→ **EXTRACTED RECORDS**
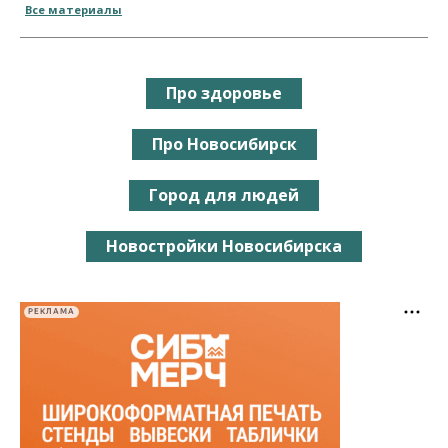
Все материалы
Про здоровье
Про Новосибирск
Город для людей
Новостройки Новосибирска
РЕКЛАМА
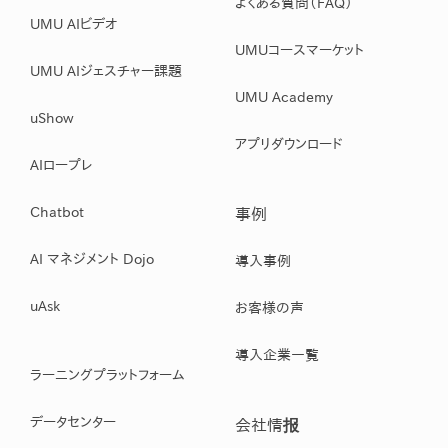
よくある質問（FAQ）
UMU AIビデオ
UMUコースマーケット
UMU AIジェスチャー課題
UMU Academy
uShow
アプリダウンロード
AIロープレ
Chatbot
事例
AI マネジメント Dojo
導入事例
uAsk
お客様の声
導入企業一覧
ラーニングプラットフォーム
データセンター
会社情报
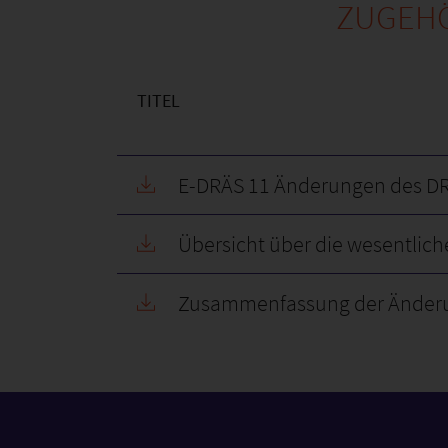
ZUGEHÖ
TITEL
E-DRÄS 11 Änderungen des DR
Übersicht über die wesentli
Zusammenfassung der Änderun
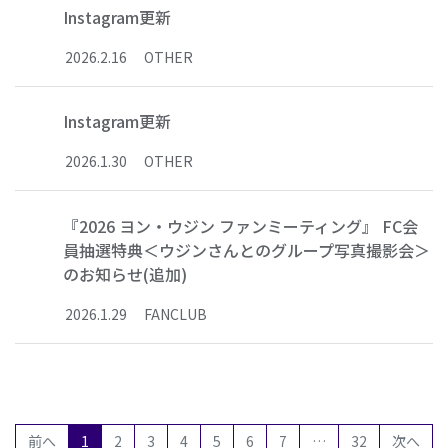
Instagram更新
2026
.
2
.
16
OTHER
Instagram更新
2026
.
1
.
30
OTHER
『2026 ヨン・ウジン ファンミーティング』 FC会
員抽選特典＜ウジンさんとのグループ写真撮影会＞
のお知らせ(追加)
2026
.
1
.
29
FANCLUB
(current)
前へ
1
2
3
4
5
6
7
…
32
次へ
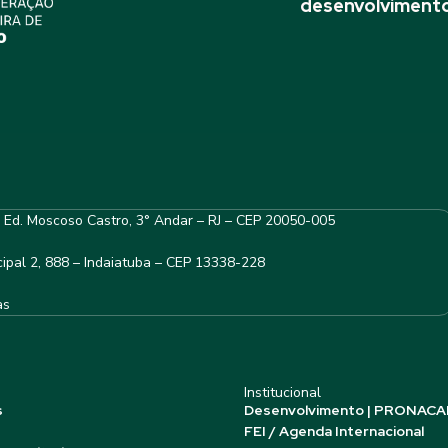
desenvolvimento
– Ed. Moscoso Castro, 3° Andar – RJ – CEP 20050-005
ipal 2, 888 – Indaiatuba – CEP 13338-228
as
Institucional
s
Desenvolvimento | PRONACA
FEI / Agenda Internacional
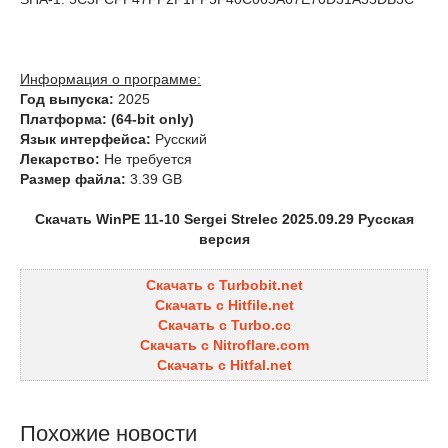
Информация о программе:
Год выпуска:
2025
Платформа:
(64-bit only)
Язык интерфейса:
Русский
Лекарство:
Не требуется
Размер файла:
3.39 GB
Скачать WinPE 11-10 Sergei Strelec 2025.09.29 Русская
версия
Скачать с Turbobit.net
Скачать с Hitfile.net
Скачать с Turbo.cc
Скачать с Nitroflare.com
Скачать с Hitfal.net
Похожие новости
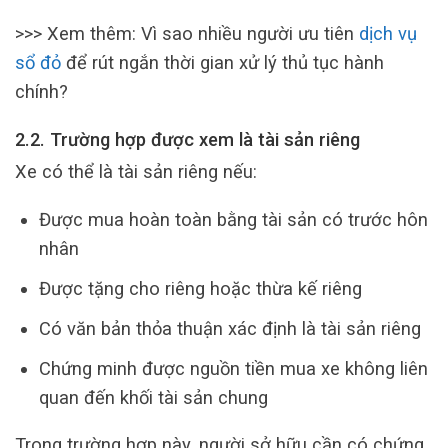
>>> Xem thêm: Vì sao nhiều người ưu tiên
dịch vụ
sổ đỏ
để rút ngắn thời gian xử lý thủ tục hành
chính?
2.2. Trường hợp được xem là tài sản riêng
Xe có thể là tài sản riêng nếu:
Được mua hoàn toàn bằng tài sản có trước hôn
nhân
Được tặng cho riêng hoặc thừa kế riêng
Có văn bản thỏa thuận xác định là tài sản riêng
Chứng minh được nguồn tiền mua xe không liên
quan đến khối tài sản chung
Trong trường hợp này, người sở hữu cần có chứng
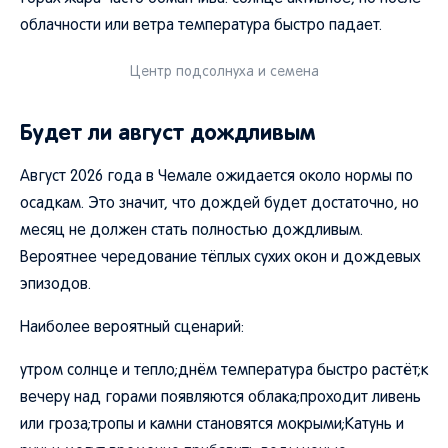
облачности или ветра температура быстро падает.
Центр подсолнуха и семена
Будет ли август дождливым
Август 2026 года в Чемале ожидается около нормы по
осадкам. Это значит, что дождей будет достаточно, но
месяц не должен стать полностью дождливым.
Вероятнее чередование тёплых сухих окон и дождевых
эпизодов.
Наиболее вероятный сценарий:
утром солнце и тепло;днём температура быстро растёт;к
вечеру над горами появляются облака;проходит ливень
или гроза;тропы и камни становятся мокрыми;Катунь и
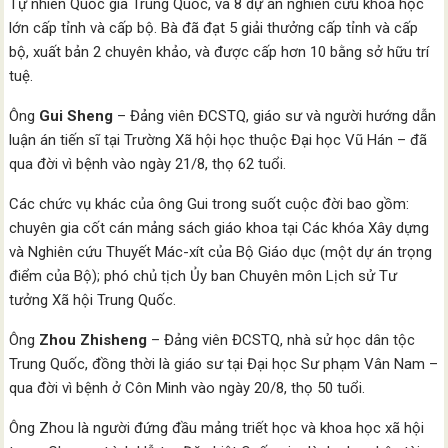
Tự nhiên Quốc gia Trung Quốc, và 8 dự án nghiên cứu khoa học
lớn cấp tỉnh và cấp bộ. Bà đã đạt 5 giải thưởng cấp tỉnh và cấp
bộ, xuất bản 2 chuyên khảo, và được cấp hơn 10 bằng sở hữu trí
tuệ.
Ông
Gui Sheng
– Đảng viên ĐCSTQ, giáo sư và người hướng dẫn
luận án tiến sĩ tại Trường Xã hội học thuộc Đại học Vũ Hán – đã
qua đời vì bệnh vào ngày 21/8, thọ 62 tuổi.
Các chức vụ khác của ông Gui trong suốt cuộc đời bao gồm:
chuyên gia cốt cán mảng sách giáo khoa tại Các khóa Xây dựng
và Nghiên cứu Thuyết Mác-xít của Bộ Giáo dục (một dự án trọng
điểm của Bộ); phó chủ tịch Ủy ban Chuyên môn Lịch sử Tư
tưởng Xã hội Trung Quốc.
Ông
Zhou Zhisheng
– Đảng viên ĐCSTQ, nhà sử học dân tộc
Trung Quốc, đồng thời là giáo sư tại Đại học Sư phạm Vân Nam –
qua đời vì bệnh ở Côn Minh vào ngày 20/8, thọ 50 tuổi.
Ông Zhou là người đứng đầu mảng triết học và khoa học xã hội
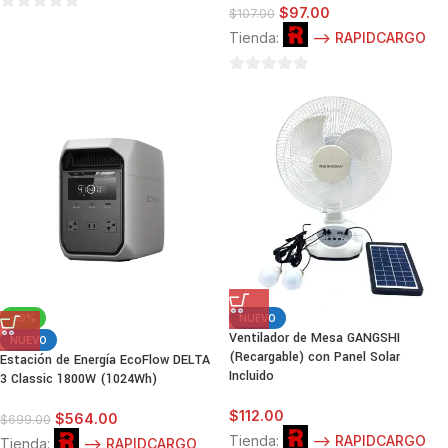
$
97.00
$
107.00
0
Tienda:
--> RAPIDCARGO
de
5
0
de
5
-19%
NUEVO
Ventilador de Mesa GANGSHI
NUEVO
(Recargable) con Panel Solar
Estación de Energía EcoFlow DELTA
Incluido
3 Classic 1800W (1024Wh)
$
112.00
$
564.00
$
699.00
Tienda:
--> RAPIDCARGO
Tienda:
--> RAPIDCARGO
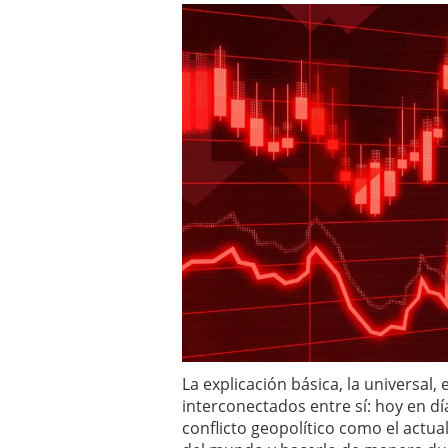
La explicación básica, la universal
interconectados entre sí: hoy en dí
conflicto geopolítico como el actua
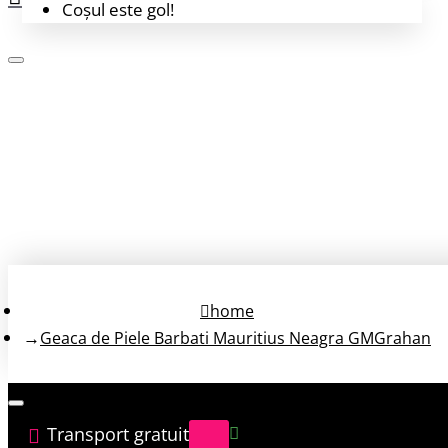
Coșul este gol!
Login
Înregistrează-te
home
Geaca de Piele Barbati Mauritius Neagra GMGrahan
Transport gratuit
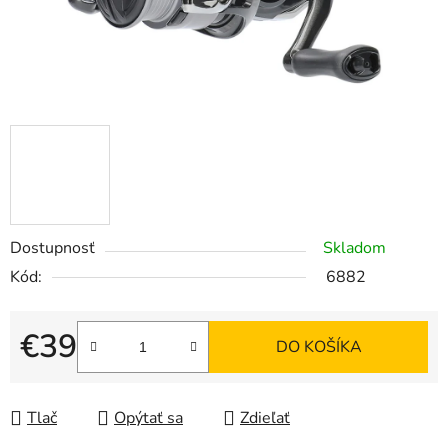
Dostupnosť
Skladom
Kód:
6882
€39
DO KOŠÍKA
Jednotková cena:
Tlač
Opýtať sa
Zdieľať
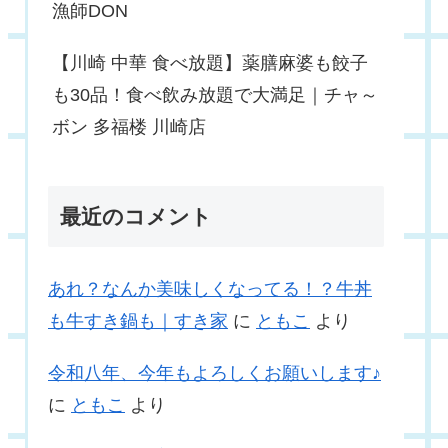
漁師DON
【川崎 中華 食べ放題】薬膳麻婆も餃子
も30品！食べ飲み放題で大満足｜チャ～
ボン 多福楼 川崎店
最近のコメント
あれ？なんか美味しくなってる！？牛丼
も牛すき鍋も｜すき家
に
ともこ
より
令和八年、今年もよろしくお願いします♪
に
ともこ
より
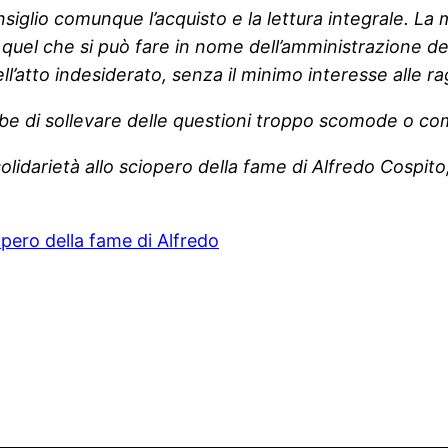
i consiglio comunque l’acquisto e la lettura integrale. L
 quel che si può fare in nome dell’amministrazione dell
l’atto indesiderato, senza il minimo interesse alle ragio
be di sollevare delle questioni troppo scomode o com
idarietà allo sciopero della fame di Alfredo Cospito, 
pero della fame di Alfredo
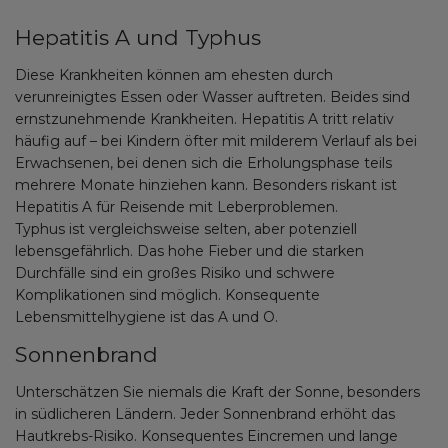
Hepatitis A und Typhus
Diese Krankheiten können am ehesten durch
verunreinigtes Essen oder Wasser auftreten. Beides sind
ernstzunehmende Krankheiten. Hepatitis A tritt relativ
häufig auf – bei Kindern öfter mit milderem Verlauf als bei
Erwachsenen, bei denen sich die Erholungsphase teils
mehrere Monate hinziehen kann. Besonders riskant ist
Hepatitis A für Reisende mit Leberproblemen.
Typhus ist vergleichsweise selten, aber potenziell
lebensgefährlich. Das hohe Fieber und die starken
Durchfälle sind ein großes Risiko und schwere
Komplikationen sind möglich. Konsequente
Lebensmittelhygiene ist das A und O.
Sonnenbrand
Unterschätzen Sie niemals die Kraft der Sonne, besonders
in südlicheren Ländern. Jeder Sonnenbrand erhöht das
Hautkrebs-Risiko. Konsequentes Eincremen und lange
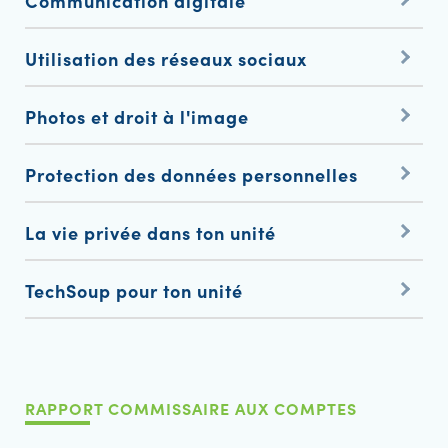
Communication digitale
Utilisation des réseaux sociaux
Photos et droit à l'image
Protection des données personnelles
La vie privée dans ton unité
TechSoup pour ton unité
RAPPORT COMMISSAIRE AUX COMPTES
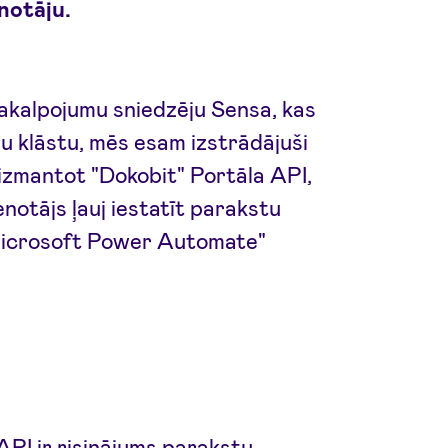
notāju.
pakalpojumu sniedzēju Sensa, kas
u klāstu, mēs esam izstrādājuši
 izmantot "Dokobit" Portāla API,
notājs ļauj iestatīt parakstu
icrosoft Power Automate"
API ir risinājums parakstu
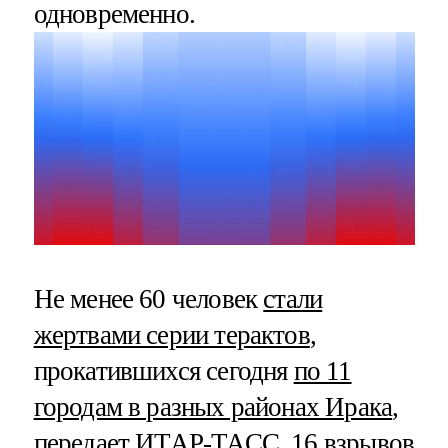
одновременно.
Не менее 60 человек
стали
жертвами серии терактов
,
прокатившихся сегодня
по 11
городам в разных районах Ирака
,
передает
ИТАР-ТАСС
. 16 взрывов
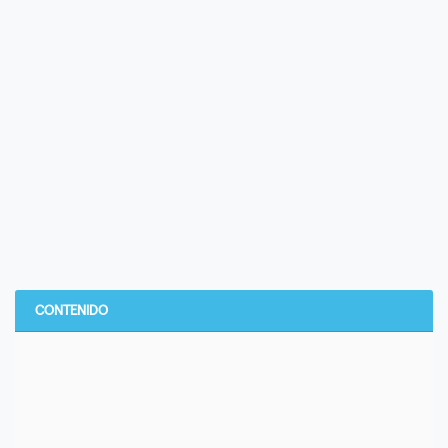
CONTENIDO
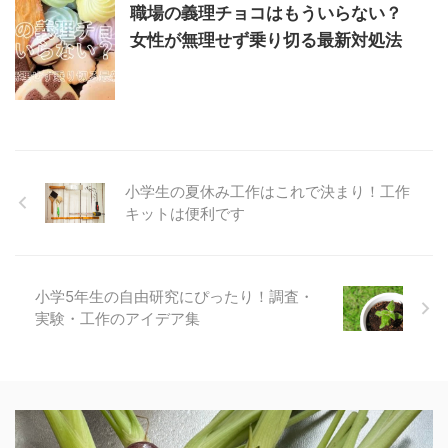
職場の義理チョコはもういらない？
女性が無理せず乗り切る最新対処法
小学生の夏休み工作はこれで決まり！工作
キットは便利です
小学5年生の自由研究にぴったり！調査・
実験・工作のアイデア集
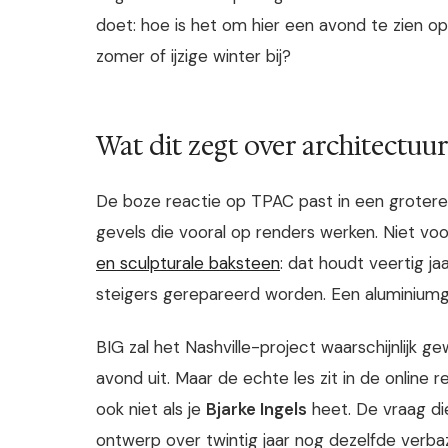
doet: hoe is het om hier een avond te zien o
zomer of ijzige winter bij?
Wat dit zegt over architectuur
De boze reactie op TPAC past in een grotere
gevels die vooral op renders werken. Niet voo
en sculpturale baksteen
: dat houdt veertig j
steigers gerepareerd worden. Een aluminiumgor
BIG zal het Nashville-project waarschijnlijk
avond uit. Maar de echte les zit in de online
ook niet als je
Bjarke Ingels
heet. De vraag die
ontwerp over twintig jaar nog dezelfde verbaz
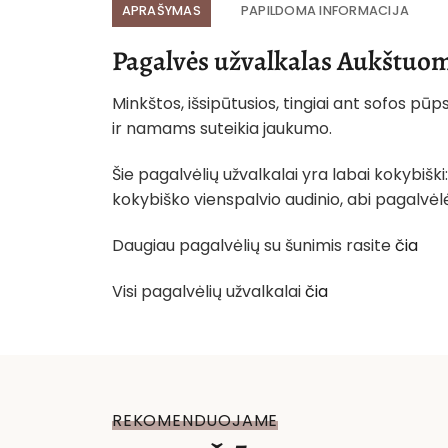
APRAŠYMAS
PAPILDOMA INFORMACIJA
Pagalvės užvalkalas Aukštuom
Minkštos, išsipūtusios, tingiai ant sofos pū
ir namams suteikia jaukumo.
Šie pagalvėlių užvalkalai yra labai kokybiški
kokybiško vienspalvio audinio, abi pagalvėlė
Daugiau pagalvėlių su šunimis rasite
čia
Visi pagalvėlių užvalkalai
čia
REKOMENDUOJAME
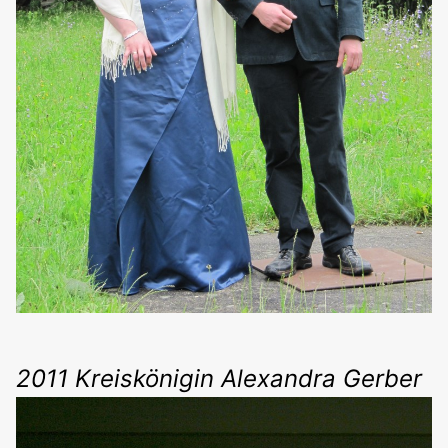
2011 Kreiskönigin Alexandra Gerber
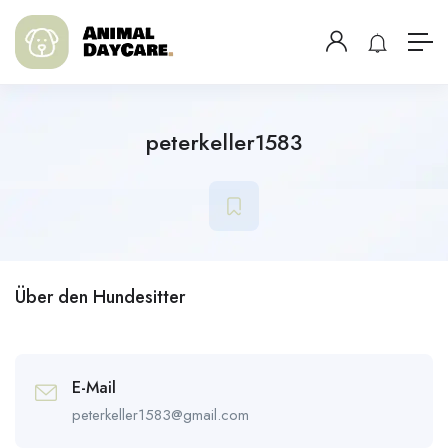
peterkeller1583
Über den Hundesitter
E-Mail
peterkeller1583@gmail.com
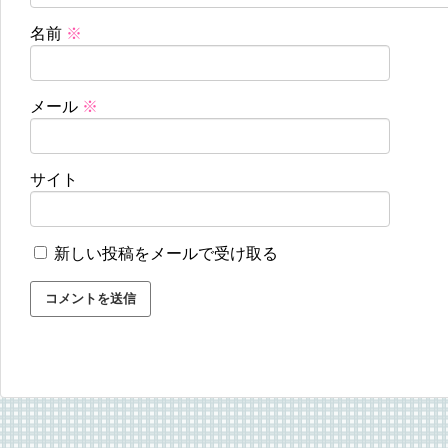
名前
※
メール
※
サイト
新しい投稿をメールで受け取る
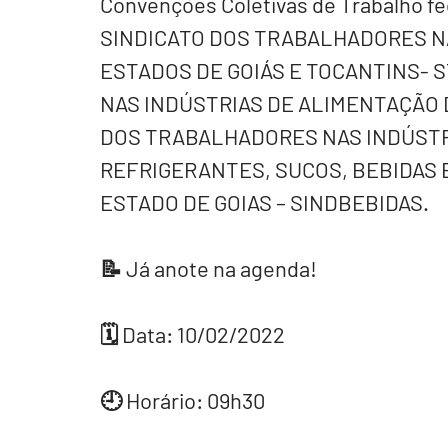
Convenções Coletivas de Trabalho fe
SINDICATO DOS TRABALHADORES NA
ESTADOS DE GOIÁS E TOCANTINS- 
NAS INDÚSTRIAS DE ALIMENTAÇÃO D
DOS TRABALHADORES NAS INDÚSTRIA
REFRIGERANTES, SUCOS, BEBIDAS E
ESTADO DE GOIAS – SINDBEBIDAS. 
📝 Já anote na agenda!
🗓 Data: 10/02/2022 
🕘 Horário: 09h30 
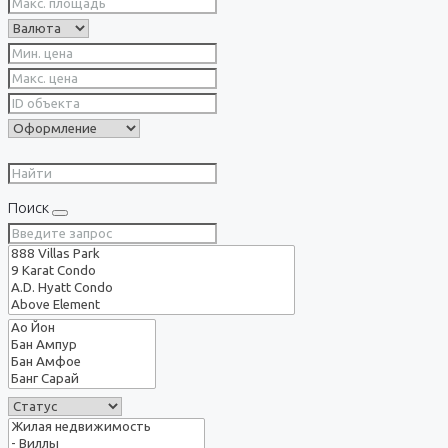
Поиск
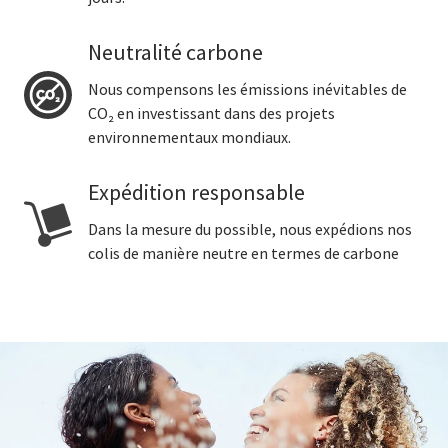
Neutralité carbone
Nous compensons les émissions inévitables de
CO₂ en investissant dans des projets
environnementaux mondiaux.
Expédition responsable
Dans la mesure du possible, nous expédions nos
colis de manière neutre en termes de carbone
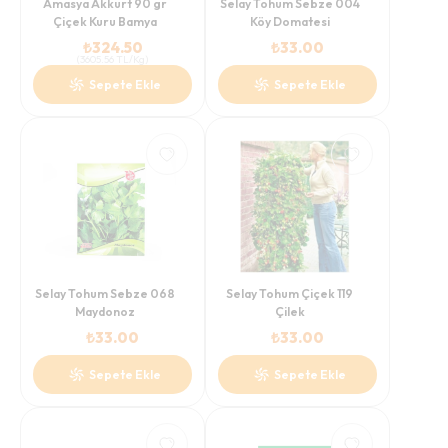
Amasya Akkurt 90 gr
Selay Tohum Sebze 004
Çiçek Kuru Bamya
Köy Domatesi
₺
324.50
₺
33.00
(
3605.56
TL/Kg
)
Sepete Ekle
Sepete Ekle
Selay Tohum Sebze 068
Selay Tohum Çiçek 119
Maydonoz
Çilek
₺
33.00
₺
33.00
Sepete Ekle
Sepete Ekle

→ **WHAT YOU NEED TO DO**
The result should be an exact copy of only the lines above from the one that holds "häufig auf –" through the one that holds "en sculpturale baksteen", both ends included, without pictures.

→ **EXPECTED ANSWER**
häufig auf – bei Kindern öfter mit milderem Verlauf als bei
Erwachsenen, bei denen sich die Erholungsphase teils
mehrere Monate hinziehen kann. Besonders riskant ist
Hepatitis A für Reisende mit Leberproblemen.
Typhus ist vergleichsweise selten, aber potenziell
lebensgefährlich. Das hohe Fieber und die starken
Durchfälle sind ein großes Risiko und schwere
Komplikationen sind möglich. Konsequente
Lebensmittelhygiene ist das A und O.
Sonnenbrand
Unterschätzen Sie niemals die Kraft der Sonne, besonders
in südlicheren Ländern. Jeder Sonnenbrand erhöht das
Hautkrebs-Risiko. Konsequentes Eincremen und lange
Communication digitale
Utilisation des réseaux sociaux
Photos et droit à l'image
Protection des données personnelles
La vie privée dans ton unité
TechSoup pour ton unité
RAPPORT COMMISSAIRE AUX COMPTES
notāju.
pakalpojumu sniedzēju Sensa, kas
u klāstu, mēs esam izstrādājuši
 izmantot "Dokobit" Portāla API,
notājs ļauj iestatīt parakstu
icrosoft Power Automate"
API ir risinājums parakstu
одновременно.
Не менее 60 человек
стали
жертвами серии терактов
,
прокатившихся сегодня
по 11
городам в разных районах Ирака
,
передает
ИТАР-ТАСС
. 16 взрывов
CONTENIDO
職場の義理チョコはもういらない？
女性が無理せず乗り切る最新対処法
小学生の夏休み工作はこれで決まり！工作
キットは便利です
小学5年生の自由研究にぴったり！調査・
実験・工作のアイデア集
doet: hoe is het om hier een avond te zien o
zomer of ijzige winter bij?
Wat dit zegt over architectuur
De boze reactie op TPAC past in een grotere
gevels die vooral op renders werken. Niet voo
en sculpturale baksteen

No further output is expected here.